In Bangladesh, where the microcredit infrastructure is so robust that it penetrates the majority of villages throughout the country, numerous national media outlets reported after each cyclone that microcredit agencies resumed operations as soon as two weeks after the disaster, sending field workers to collect on loans made before the cyclone into rural communities that had been decimated by the storm. Reports were released of survivors returning to their villages to begin rebuilding, only to be forced to flee again due to threats from microcredit loan collectors. Despite having lost their homes, livestock, cropland, and other productive assets, villagers described being pressured to take additional loans in order to repay outstanding debts. After both cyclones, Bangladeshi government officials made repeated public pleas to NGOs and microcredit providers to delay debt collections on microcredit loans, even mandating after the first that microcredit providers write off loans of borrowers who had been killed in the storm.

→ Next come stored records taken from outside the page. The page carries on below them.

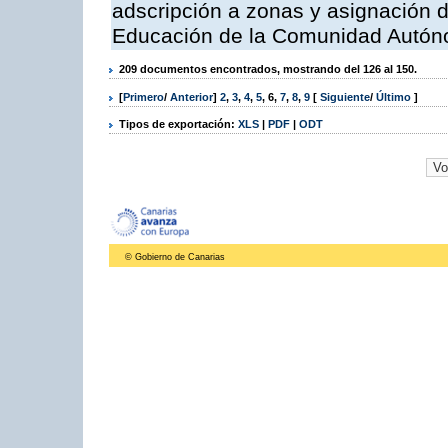
adscripción a zonas y asignación d
Educación de la Comunidad Autón
209 documentos encontrados, mostrando del 126 al 150.
[
Primero
/
Anterior
]
2
,
3
,
4
,
5
,
6
,
7
,
8
,
9
[
Siguiente
/
Último
]
Tipos de exportación:
XLS
|
PDF
|
ODT
© Gobierno de Canarias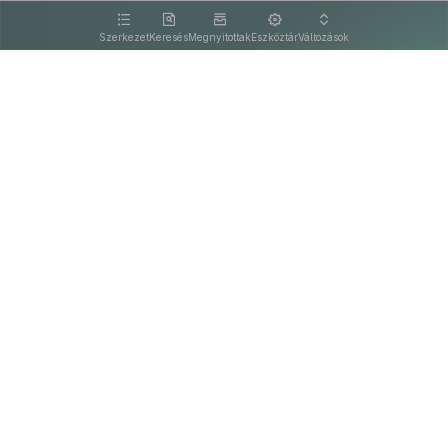
kattintva olvashat.
Szerkezet
Keresés
Megnyitottak
Eszköztár
Változások
Kapcsolat
Felhasználási feltételek
PDF
Akadálymentesítési nyilatkozat
Adatkezelési tájékoztató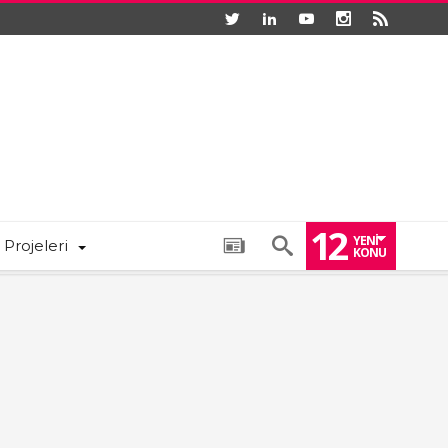
12
YENI
 Projeleri
KONU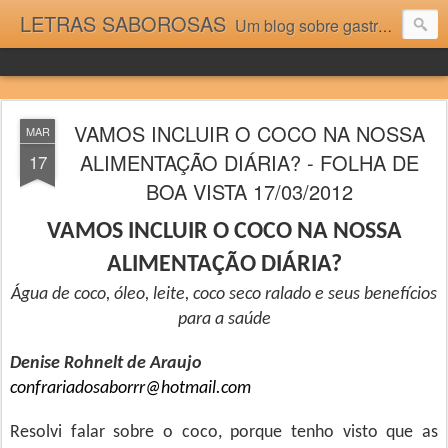
LETRAS SABOROSAS
Um blog sobre gastronomia para as pessoas que gostam da boa cozinha. Dicas, receitas, notícias gastronômicas e viagens do Caburaí ao Chuí. Vou adorar tê-los na minha cozinha acima do Equador.
VAMOS INCLUIR O COCO NA NOSSA
MAR
ALIMENTAÇÃO DIÁRIA? - FOLHA DE
17
BOA VISTA 17/03/2012
VAMOS INCLUIR O COCO NA NOSSA
ALIMENTAÇÃO DIÁRIA?
Água de coco, óleo, leite, coco seco ralado e seus benefícios
para a saúde
Denise Rohnelt de Araujo
confrariadosaborrr@hotmail.com
Resolvi falar sobre o coco, porque tenho visto que as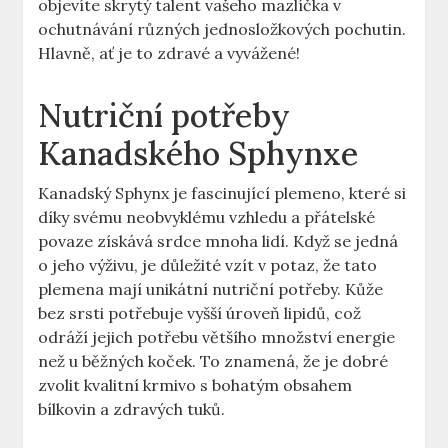
objevíte skrytý talent vašeho mazlíčka v
ochutnávání různých jednosložkových pochutin.
Hlavně, ať je to zdravé a vyvážené!
Nutriční potřeby
Kanadského Sphynxe
Kanadský Sphynx je fascinující plemeno, které si
díky svému neobvyklému vzhledu a přátelské
povaze získává srdce mnoha lidí. Když se jedná
o jeho výživu, je důležité vzít v potaz, že tato
plemena mají unikátní nutriční potřeby. Kůže
bez srsti potřebuje vyšší úroveň lipidů, což
odráží jejich potřebu většího množství energie
než u běžných koček. To znamená, že je dobré
zvolit kvalitní krmivo s bohatým obsahem
bílkovin a zdravých tuků.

This consequence can and must be avoided in Haiti. Local Haitian organizations are already emerging as critical to relief efforts. Identifying local partners should be a primary goal of all international relief agencies. One example of an organization that has taken this approach is Grassroots International, a Boston-based NGO that is supporting community-based, grassroots organizations in Haiti. Partners of Grassroots International are providing emergency relief while also engaging in long-term recovery and rebuilding efforts.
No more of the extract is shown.